New York just keeps losing factories.
After far too many closures earlier this year…
Unfortunately there’s another major loss to report.

More specifically, New York’s manufacturing base took a sizable blow when PepsiCo closed its snack-food facility in Liberty, Sullivan County. (PepsiCo owns Frito-Lay, which includes a lot of snack brands.) The plant had produced the PopCorners brand and employed about 287 people.
The shutdown reflects broader challenges in the snack-food manufacturing world. Companies are grappling with higher ingredient, packaging and energy costs, tighter freight and logistics margins, and shifting U.S. consumer patterns. Trade and supply-chain dynamics continue to add uncertainty to operations at older or less efficient plants.

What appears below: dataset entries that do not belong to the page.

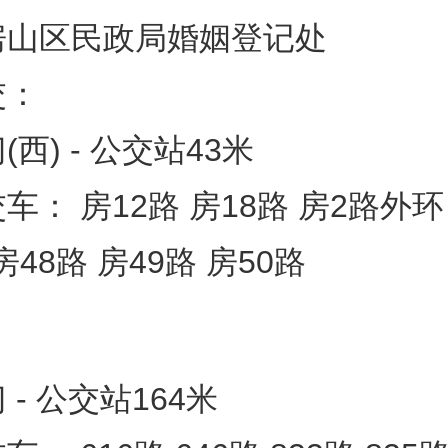
房山区民政局婚姻登记处
交：
西) - 公交站43米
车： 房12路 房18路 房2路外环
房48路 房49路 房50路
 - 公交站164米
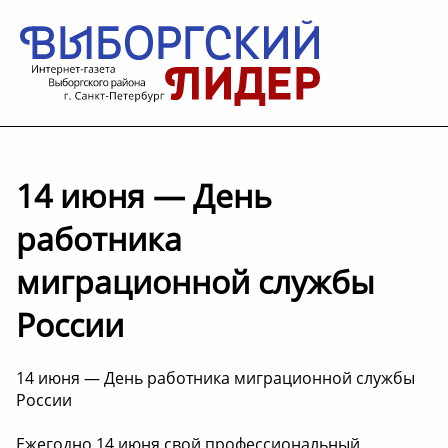
14 июня — День
работника
миграционной службы
России
14 июня — День работника миграционной службы
России
Ежегодно 14 июня свой профессиональный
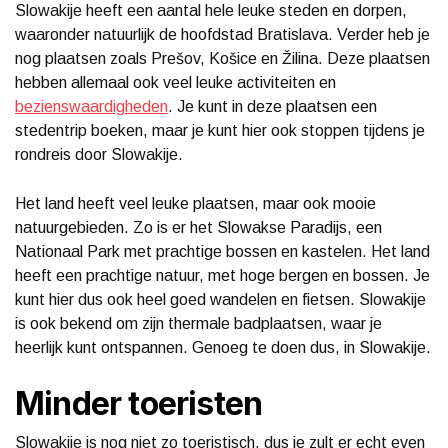
Slowakije heeft een aantal hele leuke steden en dorpen,
waaronder natuurlijk de hoofdstad Bratislava. Verder heb je
nog plaatsen zoals Prešov, Košice en Žilina. Deze plaatsen
hebben allemaal ook veel leuke activiteiten en
bezienswaardigheden
. Je kunt in deze plaatsen een
stedentrip boeken, maar je kunt hier ook stoppen tijdens je
rondreis door Slowakije.
Het land heeft veel leuke plaatsen, maar ook mooie
natuurgebieden. Zo is er het Slowakse Paradijs, een
Nationaal Park met prachtige bossen en kastelen. Het land
heeft een prachtige natuur, met hoge bergen en bossen. Je
kunt hier dus ook heel goed wandelen en fietsen. Slowakije
is ook bekend om zijn thermale badplaatsen, waar je
heerlijk kunt ontspannen. Genoeg te doen dus, in Slowakije.
Minder toeristen
Slowakije is nog niet zo toeristisch, dus je zult er echt even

And of course, underpinning a lot of this is the immediate impacts from the trade war, which has roiled supply chains and damaged US exports as retaliatory tariffs from foreign governments take their toll. It’s logical for companies to trim costs and reduce production as demand falls. Unfortunately, this could set the economy into a downward rhythm that builds momentum as it goes. Companies, noticing weaker demand, start reducing their output and letting workers go to protect their finances. That triggers fear among households, who then spend less and save more out of caution. Lower consumer activity worsens the slowdown, forcing another round of production cuts. The process repeats itself, and the result is heartbreaking — more hardworking Americans losing their jobs and their sense of security.

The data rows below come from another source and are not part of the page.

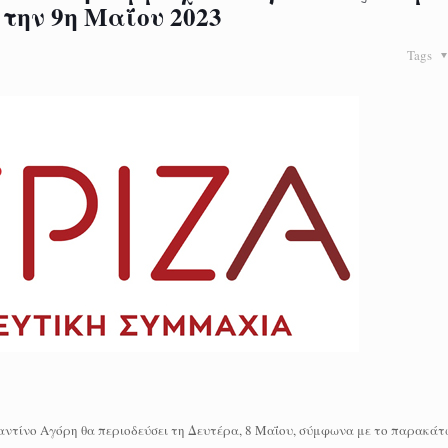
 την 9η Μαΐου 2023
Tags
αντίνο Αγόρη θα περιοδεύσει τη Δευτέρα, 8 Μαΐου, σύμφωνα με το παρακά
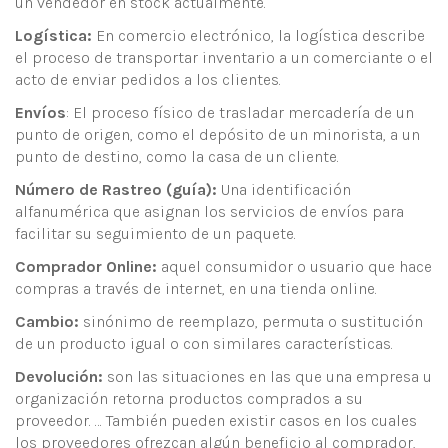
un vendedor en stock actualmente.
Logística:
En comercio electrónico, la logística describe
el proceso de transportar inventario a un comerciante o el
acto de enviar pedidos a los clientes.
Envíos
: El proceso físico de trasladar mercadería de un
punto de origen, como el depósito de un minorista, a un
punto de destino, como la casa de un cliente.
Número de Rastreo (guía):
Una identificación
alfanumérica que asignan los servicios de envíos para
facilitar su seguimiento de un paquete.
Comprador Online:
aquel consumidor o usuario que hace
compras a través de internet, en una tienda online.
Cambio:
sinónimo de reemplazo, permuta o sustitución
de un producto igual o con similares características.
Devolución:
son las situaciones en las que una empresa u
organización retorna productos comprados a su
proveedor. … También pueden existir casos en los cuales
los proveedores ofrezcan algún beneficio al comprador,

This closure adds to a wave of food and beverage-sector cut-backs across the Northeast in 2025. Analysts warn that unless cost burdens ease and production networks are re-balanced, more facilities could face a similar fate.
And really, that’s the crux of the problem here – there’s no clear way to reverse the trend given where the economy and US trade policy is. So please join us in wishing the impacted workers well as they seek out new employment in what is honestly looking like a pretty tough job market.